__DIRECTIONS FOR THIS TASK__:
Go through the material below and count the lines with the string "מהזוגות"; the number is the whole answer.

▶

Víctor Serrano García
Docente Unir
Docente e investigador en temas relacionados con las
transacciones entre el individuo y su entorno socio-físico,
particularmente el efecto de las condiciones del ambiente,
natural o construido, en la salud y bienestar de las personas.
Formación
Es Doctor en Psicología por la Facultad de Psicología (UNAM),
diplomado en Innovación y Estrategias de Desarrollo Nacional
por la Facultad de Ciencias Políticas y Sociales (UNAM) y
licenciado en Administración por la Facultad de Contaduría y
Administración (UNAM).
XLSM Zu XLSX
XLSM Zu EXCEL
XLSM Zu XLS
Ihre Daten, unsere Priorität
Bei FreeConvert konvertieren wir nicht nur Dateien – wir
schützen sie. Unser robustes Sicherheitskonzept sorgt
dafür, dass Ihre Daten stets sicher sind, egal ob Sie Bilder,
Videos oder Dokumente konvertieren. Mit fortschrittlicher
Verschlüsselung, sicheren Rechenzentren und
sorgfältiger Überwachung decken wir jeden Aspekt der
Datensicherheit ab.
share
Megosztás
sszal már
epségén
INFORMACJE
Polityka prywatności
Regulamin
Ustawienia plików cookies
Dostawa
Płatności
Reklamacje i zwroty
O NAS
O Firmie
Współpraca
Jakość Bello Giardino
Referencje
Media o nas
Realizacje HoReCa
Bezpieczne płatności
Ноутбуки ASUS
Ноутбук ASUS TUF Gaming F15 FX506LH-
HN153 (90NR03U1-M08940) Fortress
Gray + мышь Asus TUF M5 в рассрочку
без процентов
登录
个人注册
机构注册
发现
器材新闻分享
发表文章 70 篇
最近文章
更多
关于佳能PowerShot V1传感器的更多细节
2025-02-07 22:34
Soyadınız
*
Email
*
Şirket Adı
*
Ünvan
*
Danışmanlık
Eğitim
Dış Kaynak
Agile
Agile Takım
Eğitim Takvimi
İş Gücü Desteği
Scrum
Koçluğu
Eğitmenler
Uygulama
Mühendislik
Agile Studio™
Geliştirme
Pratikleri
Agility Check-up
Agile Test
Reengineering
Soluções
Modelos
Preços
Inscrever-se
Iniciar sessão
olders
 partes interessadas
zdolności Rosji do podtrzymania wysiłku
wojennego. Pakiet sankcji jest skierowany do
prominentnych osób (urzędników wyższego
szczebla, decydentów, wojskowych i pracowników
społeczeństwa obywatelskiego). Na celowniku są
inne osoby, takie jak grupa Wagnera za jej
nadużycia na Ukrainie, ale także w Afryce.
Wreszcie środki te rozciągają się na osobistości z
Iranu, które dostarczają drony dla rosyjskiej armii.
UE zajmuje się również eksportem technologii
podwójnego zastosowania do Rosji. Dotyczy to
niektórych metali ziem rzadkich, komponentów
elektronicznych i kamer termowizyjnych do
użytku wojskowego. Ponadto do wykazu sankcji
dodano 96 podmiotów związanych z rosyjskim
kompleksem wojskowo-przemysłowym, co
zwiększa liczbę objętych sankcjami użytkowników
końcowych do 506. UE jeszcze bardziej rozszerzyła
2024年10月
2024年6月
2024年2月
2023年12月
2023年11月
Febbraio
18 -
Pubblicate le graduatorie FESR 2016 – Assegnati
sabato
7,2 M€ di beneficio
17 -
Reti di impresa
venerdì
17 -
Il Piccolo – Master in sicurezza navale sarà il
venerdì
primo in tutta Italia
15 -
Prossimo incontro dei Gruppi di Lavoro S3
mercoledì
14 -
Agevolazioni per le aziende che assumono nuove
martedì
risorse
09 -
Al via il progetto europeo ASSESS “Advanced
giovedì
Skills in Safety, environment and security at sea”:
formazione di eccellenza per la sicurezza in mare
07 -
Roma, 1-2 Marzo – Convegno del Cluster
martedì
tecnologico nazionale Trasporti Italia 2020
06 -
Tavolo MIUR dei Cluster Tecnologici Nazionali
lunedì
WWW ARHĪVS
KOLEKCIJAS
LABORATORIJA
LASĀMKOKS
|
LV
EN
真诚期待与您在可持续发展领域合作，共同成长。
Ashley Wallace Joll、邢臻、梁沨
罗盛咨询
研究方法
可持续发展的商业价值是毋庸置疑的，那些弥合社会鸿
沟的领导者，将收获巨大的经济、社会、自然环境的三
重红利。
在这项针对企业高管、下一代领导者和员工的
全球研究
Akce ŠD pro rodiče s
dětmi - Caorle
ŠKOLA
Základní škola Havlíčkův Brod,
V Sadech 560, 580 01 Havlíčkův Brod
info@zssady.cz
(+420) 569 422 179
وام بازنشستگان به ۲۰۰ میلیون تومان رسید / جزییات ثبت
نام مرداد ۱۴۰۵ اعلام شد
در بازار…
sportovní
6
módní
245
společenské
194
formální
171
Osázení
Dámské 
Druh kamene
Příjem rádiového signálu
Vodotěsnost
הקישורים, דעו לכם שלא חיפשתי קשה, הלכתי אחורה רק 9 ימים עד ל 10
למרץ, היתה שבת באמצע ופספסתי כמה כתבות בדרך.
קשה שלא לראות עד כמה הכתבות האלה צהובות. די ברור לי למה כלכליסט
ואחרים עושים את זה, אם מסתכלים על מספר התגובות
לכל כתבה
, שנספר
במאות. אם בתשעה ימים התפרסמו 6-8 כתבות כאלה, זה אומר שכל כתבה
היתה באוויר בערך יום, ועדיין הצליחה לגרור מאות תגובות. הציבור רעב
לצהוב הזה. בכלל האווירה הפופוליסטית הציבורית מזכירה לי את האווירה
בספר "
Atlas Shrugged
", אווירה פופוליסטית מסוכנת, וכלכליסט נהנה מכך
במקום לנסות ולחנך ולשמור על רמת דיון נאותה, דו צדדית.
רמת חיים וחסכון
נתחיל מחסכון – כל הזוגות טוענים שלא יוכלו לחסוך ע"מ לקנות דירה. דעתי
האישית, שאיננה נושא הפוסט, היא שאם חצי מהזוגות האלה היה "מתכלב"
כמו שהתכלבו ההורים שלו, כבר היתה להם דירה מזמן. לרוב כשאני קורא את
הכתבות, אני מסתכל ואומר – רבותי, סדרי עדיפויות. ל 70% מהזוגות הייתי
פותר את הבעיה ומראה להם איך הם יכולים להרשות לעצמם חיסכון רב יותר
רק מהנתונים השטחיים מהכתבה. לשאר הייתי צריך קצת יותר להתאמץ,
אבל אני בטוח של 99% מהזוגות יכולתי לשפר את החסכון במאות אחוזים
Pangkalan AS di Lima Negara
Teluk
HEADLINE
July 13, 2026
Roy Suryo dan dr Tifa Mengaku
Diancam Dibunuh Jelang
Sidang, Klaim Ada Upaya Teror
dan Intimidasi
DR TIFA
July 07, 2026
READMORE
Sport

◀

__REPLY TO THE TASK__:
3